Berlin, Vienne, Londres : la cellule du Hamas qui visait les Juifs d'Europe — et la phrase qui tranche un vieux débat
Sept hommes inculpés à Karlsruhe, un arsenal saisi, un attentat calé sur le deuxième anniversaire du 7-Octobre. Mais le détail décisif tient dans la définition des cibles par les procureurs : « représentants d'Israël, personnes de confession juive ou personnes ayant des positions pro-israéliennes ». Le Hamas, lui, n'a jamais distingué antisionisme et antisémitisme.

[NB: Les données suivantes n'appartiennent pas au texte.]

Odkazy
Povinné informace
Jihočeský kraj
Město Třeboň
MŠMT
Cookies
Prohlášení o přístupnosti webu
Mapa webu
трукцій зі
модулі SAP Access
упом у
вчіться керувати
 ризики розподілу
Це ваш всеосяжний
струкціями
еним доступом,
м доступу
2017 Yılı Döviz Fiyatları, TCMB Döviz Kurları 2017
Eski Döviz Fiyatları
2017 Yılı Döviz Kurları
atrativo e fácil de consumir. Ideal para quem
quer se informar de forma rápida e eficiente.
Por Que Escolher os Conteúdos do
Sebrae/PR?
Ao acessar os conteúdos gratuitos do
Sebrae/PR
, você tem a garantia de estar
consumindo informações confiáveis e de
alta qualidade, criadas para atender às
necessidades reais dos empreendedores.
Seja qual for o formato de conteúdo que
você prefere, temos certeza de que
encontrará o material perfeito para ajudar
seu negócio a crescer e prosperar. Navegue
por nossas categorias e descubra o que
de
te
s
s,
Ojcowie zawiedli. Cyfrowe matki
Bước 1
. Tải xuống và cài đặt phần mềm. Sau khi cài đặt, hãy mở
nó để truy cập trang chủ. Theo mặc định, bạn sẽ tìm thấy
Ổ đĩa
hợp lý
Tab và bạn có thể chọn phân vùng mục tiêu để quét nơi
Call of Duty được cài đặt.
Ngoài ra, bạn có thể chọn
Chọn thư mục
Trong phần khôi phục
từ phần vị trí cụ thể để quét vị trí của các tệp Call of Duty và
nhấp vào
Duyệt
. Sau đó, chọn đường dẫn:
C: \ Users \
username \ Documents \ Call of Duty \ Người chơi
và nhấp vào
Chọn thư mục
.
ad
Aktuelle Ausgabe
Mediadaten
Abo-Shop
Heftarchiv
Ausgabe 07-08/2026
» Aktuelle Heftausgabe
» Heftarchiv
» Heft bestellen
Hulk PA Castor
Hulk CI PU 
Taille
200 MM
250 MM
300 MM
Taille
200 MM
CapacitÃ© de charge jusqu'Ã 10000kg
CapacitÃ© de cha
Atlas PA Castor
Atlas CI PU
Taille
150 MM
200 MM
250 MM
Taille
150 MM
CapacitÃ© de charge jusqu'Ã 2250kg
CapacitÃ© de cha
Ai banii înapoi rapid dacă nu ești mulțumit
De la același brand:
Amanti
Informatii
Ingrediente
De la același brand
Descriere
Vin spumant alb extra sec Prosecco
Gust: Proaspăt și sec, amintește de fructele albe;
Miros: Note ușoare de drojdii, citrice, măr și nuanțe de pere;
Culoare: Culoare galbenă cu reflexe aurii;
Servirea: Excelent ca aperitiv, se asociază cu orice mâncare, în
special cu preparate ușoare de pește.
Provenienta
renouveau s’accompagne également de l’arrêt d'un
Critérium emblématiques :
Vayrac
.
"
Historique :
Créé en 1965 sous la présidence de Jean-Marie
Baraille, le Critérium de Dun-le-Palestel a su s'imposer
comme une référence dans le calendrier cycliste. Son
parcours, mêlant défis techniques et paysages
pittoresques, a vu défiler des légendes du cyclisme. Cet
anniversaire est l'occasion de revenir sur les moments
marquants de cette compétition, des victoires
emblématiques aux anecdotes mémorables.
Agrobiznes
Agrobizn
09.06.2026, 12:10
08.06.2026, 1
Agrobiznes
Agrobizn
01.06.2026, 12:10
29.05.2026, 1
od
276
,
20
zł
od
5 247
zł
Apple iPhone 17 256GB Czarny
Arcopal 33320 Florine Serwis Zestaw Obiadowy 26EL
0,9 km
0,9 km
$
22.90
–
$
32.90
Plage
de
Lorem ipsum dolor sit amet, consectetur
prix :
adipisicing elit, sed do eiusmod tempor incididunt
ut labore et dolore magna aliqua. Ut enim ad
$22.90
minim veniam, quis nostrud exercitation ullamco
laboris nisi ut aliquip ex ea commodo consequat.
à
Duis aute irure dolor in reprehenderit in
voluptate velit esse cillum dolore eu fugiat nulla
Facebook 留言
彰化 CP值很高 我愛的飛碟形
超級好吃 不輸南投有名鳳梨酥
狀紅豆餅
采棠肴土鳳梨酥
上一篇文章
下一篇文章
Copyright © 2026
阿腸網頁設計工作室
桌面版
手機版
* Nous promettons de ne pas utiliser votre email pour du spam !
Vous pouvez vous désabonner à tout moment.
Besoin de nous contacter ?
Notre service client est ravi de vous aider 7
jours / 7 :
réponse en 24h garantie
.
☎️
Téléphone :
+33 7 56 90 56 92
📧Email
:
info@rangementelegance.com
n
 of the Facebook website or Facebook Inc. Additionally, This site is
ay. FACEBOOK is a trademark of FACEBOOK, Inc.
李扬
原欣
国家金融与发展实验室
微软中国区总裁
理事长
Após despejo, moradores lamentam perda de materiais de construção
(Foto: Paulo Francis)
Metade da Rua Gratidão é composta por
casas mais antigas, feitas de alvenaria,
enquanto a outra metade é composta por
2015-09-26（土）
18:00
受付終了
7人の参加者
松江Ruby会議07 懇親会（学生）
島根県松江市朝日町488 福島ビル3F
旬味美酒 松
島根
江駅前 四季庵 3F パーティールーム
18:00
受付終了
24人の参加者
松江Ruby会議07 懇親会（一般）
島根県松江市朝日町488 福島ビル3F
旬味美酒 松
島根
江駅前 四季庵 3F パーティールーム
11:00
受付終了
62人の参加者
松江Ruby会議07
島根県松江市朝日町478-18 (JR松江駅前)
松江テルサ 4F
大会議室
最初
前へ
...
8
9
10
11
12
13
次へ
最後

Le parquet fédéral de Karlsruhe l'a annoncé ce vendredi : un acte d'accusation a été déposé mardi devant le tribunal régional supérieur de Berlin contre sept membres présumés du Hamas. Deux Allemands, trois Libanais, un Bulgare, un Danois, arrêtés entre octobre 2025 et mai dernier. Les chefs retenus sont lourds : « appartenance à une organisation terroriste étrangère », « préparation d'un acte grave de violence mettant en danger l'État » et plusieurs infractions à la législation sur les armes.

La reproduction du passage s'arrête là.